In the literature, in recent years, there was a growing interest on studying the efficiency of ultrasonic drilling in bone [6, 14, 15, 26-31]. However, each study had its own drilling parameters that made their outcomes specific. On the other hand, all of them investigated the application of ultrasonic drilling only in cortical bone. In this study, with considering optimum drilling parameters based on previous findings, we studied both the cortical and cancellous bone. In addition, we not only investigated the drilling force [6, 26, 28] and the temperature rise [14, 15, 27-31], but also assessed their effects: the necrosis and apoptosis of osteocytes through histopathologic evaluation [14, 15] in addition to the micro-cracks propagation and mechanical damages with SEM imaging. Finally, employing finite element modeling gave us an insight into the temperature distribution during each drilling method.
With regard to temperature, many previous studies on ultrasonic drilling in bone only focused on determination of temperature changes [27, 29-31] since its elevation is claimed as a marker for osteonecrosis [2, 32]. However, studies on the comparison of ultrasonic drilling and conventional drilling based on the temperature elevation are not consistent. Alam et al  studied ultrasonic drilling with frequency range of 5 to 30 KHz and their results showed lower temperatures for frequencies below 20 KHz in comparison to conventional drilling with the same drilling parameters. Ironically, here, with the frequency of 20 KHz, our results were thoroughly in a starling contrast to this outcome and the contrast was more significant in the lower feed-rates (Figure 2a). Furthermore, they claimed that vibration amplitude did not affect the temperature rise, which is in opposition to the results of our finite element analysis, again. There is also similar contrary view in some other studies [14, 26, 29]. Despite these contraries, there are also some supports for our results on comparison of temperature elevation in the literature [15, 30, 31]. As our finite element analyses also implied, the temperature distribution differed in the two drilling methods, which can explain the higher temperature elevation in the ultrasonic drilling. Bai et al  believe that in this method, the superposed motion intensifies the friction motion at the interface of the drill body and the wall of the bone hole, which leads to intensive heat generation there.
Concerning the mean force, our results on the competence of ultrasonic drilling in comparison to conventional drilling (Figure 2b) was completely in accordance to the previous studies [6, 28]. Shakouri et al  also indicated the same outcome for drilling speed of 1000 rpm.

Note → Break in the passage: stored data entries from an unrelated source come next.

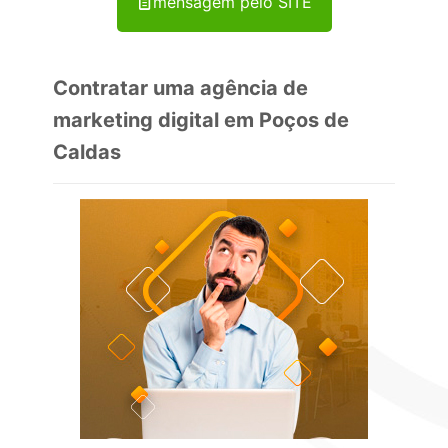
mensagem pelo SITE
Contratar uma agência de
marketing digital em Poços de
Caldas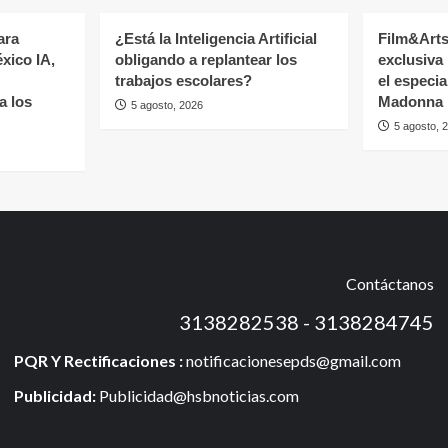
ara
¿Está la Inteligencia Artificial
Film&Arts
éxico IA,
obligando a replantear los
exclusiva
trabajos escolares?
el especi
a los
Madonna
5 agosto, 2026
5 agosto, 
Contáctanos
3138282538 - 3138284745
PQR Y Rectificaciones :
notificacionesepds@gmail.com
Publicidad:
Publicidad@hsbnoticias.com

It is claimed that ultrasonic drilling causes lower drilling force and torque in comparison to conventional drilling by changing the mechanism of chip formation . However, in the study of Shakouri et al, the temperature rise for ultrasonic drilling with drilling speed of 2000 rpm was negligible and independent of feed-rate that our results disagreed over the both.
Comparing Figure 2a with Figure 2b, to explain the trends, we can state that increasing the feed-rate raises friction and therefore the mean force, which yields into generating more heat. However, as the feed-rate increases, the drilling time falls, resulting in lower transmission of generated heat to the bone and lesser temperature elevation. On the other hand, as the drilling speed goes up, the amount of frictional energy that is generated by drill bit increases; and since most of the drilling energy is converted to heat, increasing the rotational speed raises the temperature of the bone .
The attention-grabbing comparative point in the results, notably in the diagrams of Figure 2, is that in the one hand, we found lower temperature elevation for the conventional drilling, and on the other hand, the ultrasonic drilling had better results for drilling force. However, the temperature elevation and the force are not the main interests in application, and their influences on osteonecrosis and mechanical damages are what we should care for. As mentioned above, the former finding about the advantage of the conventional drilling could indicate less osteonecrosis yield in comparison to the ultrasonic drilling, especially since it was considerable for the feed-rate of 30 mm.min-1. Nevertheless, according to the later finding on the competitiveness of ultrasonic drilling in the required force, the believe that the osteonecrosis is because of drilling force and friction, and that the mechanical damages owing to applied force can cause osteocytes apoptosis could cast doubts on the superiority of the conventional drilling method. In addition, the cumulative effect of the force magnitude and the temperature rise was not clear. Therefore, our histopathologic observations, as explained in the result section, were interesting, especially since these observations were supported by the outcomes of SEM imaging. Consequently, we can conclude that the ultrasonic drilling was more comparatively advantageous based on the bone damages in both cortical and cancellous bone. The results showed death of osteocytes was not only due to temperature elevation, but also because of the drilling force, and both these parameters should be considered to assess the bone damages. This is in good agreement with some previous findings in the literature [15, 34].
However, more in-vivo studies on clinical success of the ultrasonic drilling are needed, both on animals and on human. Moreover, to have a better conclusion, consideration of further drilling parameters may be helpful.